Keep only those lines of the records that include the string "Visa".

Saved data entries
************

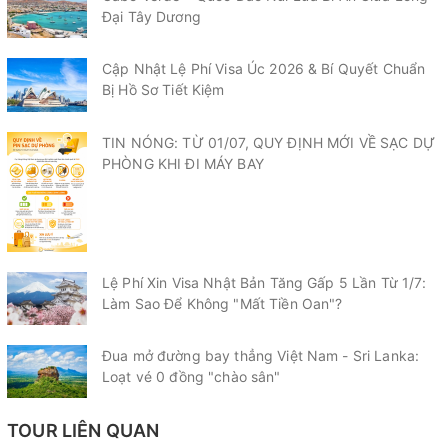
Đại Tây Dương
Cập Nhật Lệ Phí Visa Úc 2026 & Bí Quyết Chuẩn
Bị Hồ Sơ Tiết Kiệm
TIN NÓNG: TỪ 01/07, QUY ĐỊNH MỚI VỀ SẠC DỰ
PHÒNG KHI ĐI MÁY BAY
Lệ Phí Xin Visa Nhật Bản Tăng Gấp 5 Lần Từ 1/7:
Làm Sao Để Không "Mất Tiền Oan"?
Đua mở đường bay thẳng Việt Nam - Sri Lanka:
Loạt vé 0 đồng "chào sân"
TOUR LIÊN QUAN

************

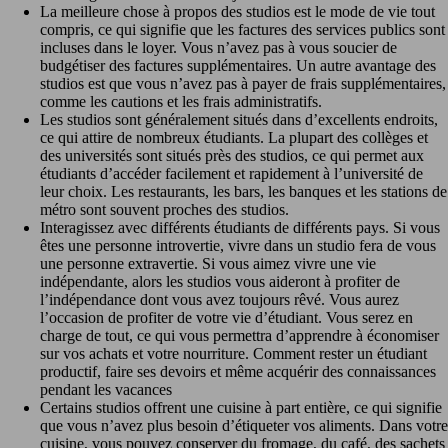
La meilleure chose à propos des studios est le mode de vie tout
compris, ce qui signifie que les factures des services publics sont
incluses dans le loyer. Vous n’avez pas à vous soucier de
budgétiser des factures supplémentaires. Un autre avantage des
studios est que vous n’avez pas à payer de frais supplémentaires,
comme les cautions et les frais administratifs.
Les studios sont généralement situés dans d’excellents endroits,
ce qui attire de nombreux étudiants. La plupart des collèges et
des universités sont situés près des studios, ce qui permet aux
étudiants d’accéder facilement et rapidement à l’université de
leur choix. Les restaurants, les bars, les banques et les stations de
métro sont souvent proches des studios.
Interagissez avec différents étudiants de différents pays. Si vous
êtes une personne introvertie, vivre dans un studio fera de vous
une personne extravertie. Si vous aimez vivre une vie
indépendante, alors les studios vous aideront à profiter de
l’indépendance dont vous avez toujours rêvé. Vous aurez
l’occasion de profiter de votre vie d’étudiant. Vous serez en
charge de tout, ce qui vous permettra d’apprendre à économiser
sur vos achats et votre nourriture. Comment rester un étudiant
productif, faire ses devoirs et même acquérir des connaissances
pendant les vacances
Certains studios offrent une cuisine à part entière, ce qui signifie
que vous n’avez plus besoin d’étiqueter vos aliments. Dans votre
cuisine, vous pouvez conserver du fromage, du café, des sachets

************

TASK ANSWER:
Cập Nhật Lệ Phí Visa Úc 2026 & Bí Quyết Chuẩn
Lệ Phí Xin Visa Nhật Bản Tăng Gấp 5 Lần Từ 1/7:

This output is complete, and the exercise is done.